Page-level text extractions
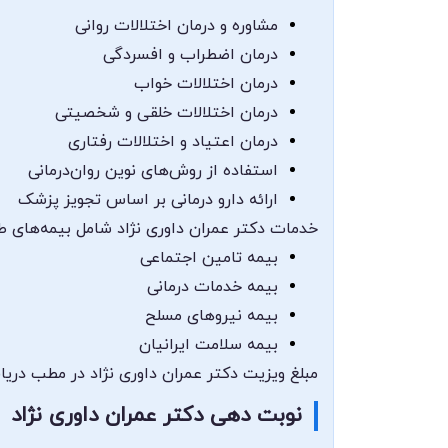
مشاوره و درمان اختلالات روانی
درمان اضطراب و افسردگی
درمان اختلالات خواب
درمان اختلالات خلقی و شخصیتی
درمان اعتیاد و اختلالات رفتاری
استفاده از روش‌های نوین روان‌درمانی
ارائه دارو درمانی بر اساس تجویز پزشک
خدمات دکتر عمران داوری نژاد شامل بیمه‌های طرف
بیمه تامین اجتماعی
بیمه خدمات درمانی
بیمه نیروهای مسلح
بیمه سلامت ایرانیان
مبلغ ویزیت دکتر عمران داوری نژاد در مطب دریا
نوبت دهی دکتر عمران داوری نژاد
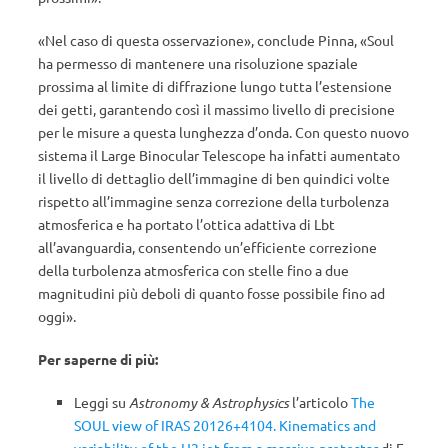
«Nel caso di questa osservazione», conclude Pinna, «Soul
ha permesso di mantenere una risoluzione spaziale
prossima al limite di diffrazione lungo tutta l’estensione
dei getti, garantendo così il massimo livello di precisione
per le misure a questa lunghezza d’onda. Con questo nuovo
sistema il Large Binocular Telescope ha infatti aumentato
il livello di dettaglio dell’immagine di ben quindici volte
rispetto all’immagine senza correzione della turbolenza
atmosferica e ha portato l’ottica adattiva di Lbt
all’avanguardia, consentendo un’efficiente correzione
della turbolenza atmosferica con stelle fino a due
magnitudini più deboli di quanto fosse possibile fino ad
oggi».
Per saperne di più:
Leggi su
Astronomy & Astrophysics
l’articolo
The
SOUL view of IRAS 20126+4104. Kinematics and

• **PROBLEM REQUIREMENTS**: Set down exactly, and only, the lines from the one containing "all’avanguardia, consentendo un’efficiente" through the final line of the entries above.

• **TASK RESPONSE**:
all’avanguardia, consentendo un’efficiente correzione
della turbolenza atmosferica con stelle fino a due
magnitudini più deboli di quanto fosse possibile fino ad
oggi».
Per saperne di più:
Leggi su
Astronomy & Astrophysics
l’articolo
The
SOUL view of IRAS 20126+4104. Kinematics and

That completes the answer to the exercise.